*** Opening of Data for the task ***
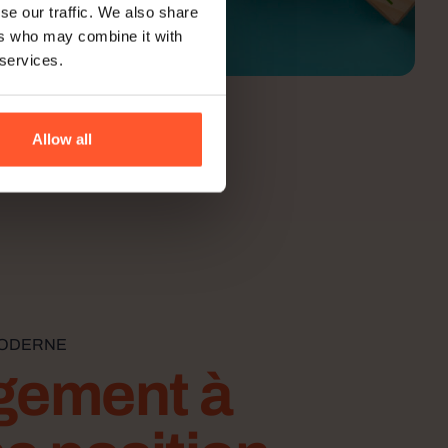
se our traffic. We also share
ers who may combine it with
 services.
Allow all
MODERNE
gement à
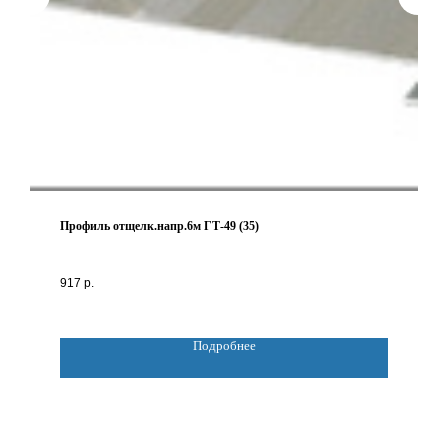
Профиль отщелк.напр.6м ГТ-49 (35)
917
р.
Подробнее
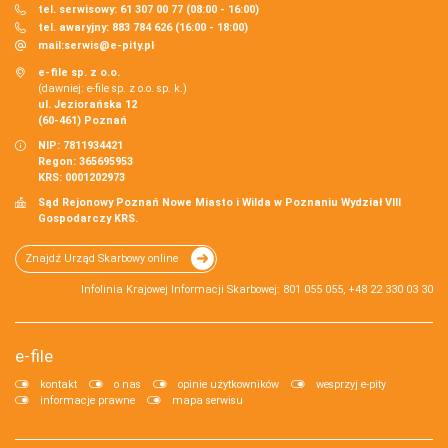
tel. serwisowy: 61 307 00 77 (08:00 - 16:00)
tel. awaryjny: 883 784 626 (16:00 - 18:00)
mail:
serwis@e-pity.pl
e-file sp. z o.o.
(dawniej: e-file sp. z o.o. sp. k.)
ul. Jeziorańska 12
(60-461) Poznań
NIP: 7811934421
Regon: 365695953
KRS: 0001202973
Sąd Rejonowy Poznań Nowe Miasto i Wilda w Poznaniu Wydział VIII
Gospodarczy KRS.
Znajdź Urząd Skarbowy online
Infolinia Krajowej Informacji Skarbowej: 801 055 055, +48 22 330 03 30
e-file
kontakt
o nas
opinie użytkowników
wesprzyj e-pity
informacje prawne
mapa serwisu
*** Close of Data for the task ***
=== Task item ===
Which lines of the records above contain the word "Poznań"? Report each one in full.

=== Final answer ===
(60-461) Poznań
Sąd Rejonowy Poznań Nowe Miasto i Wilda w Poznaniu Wydział VIII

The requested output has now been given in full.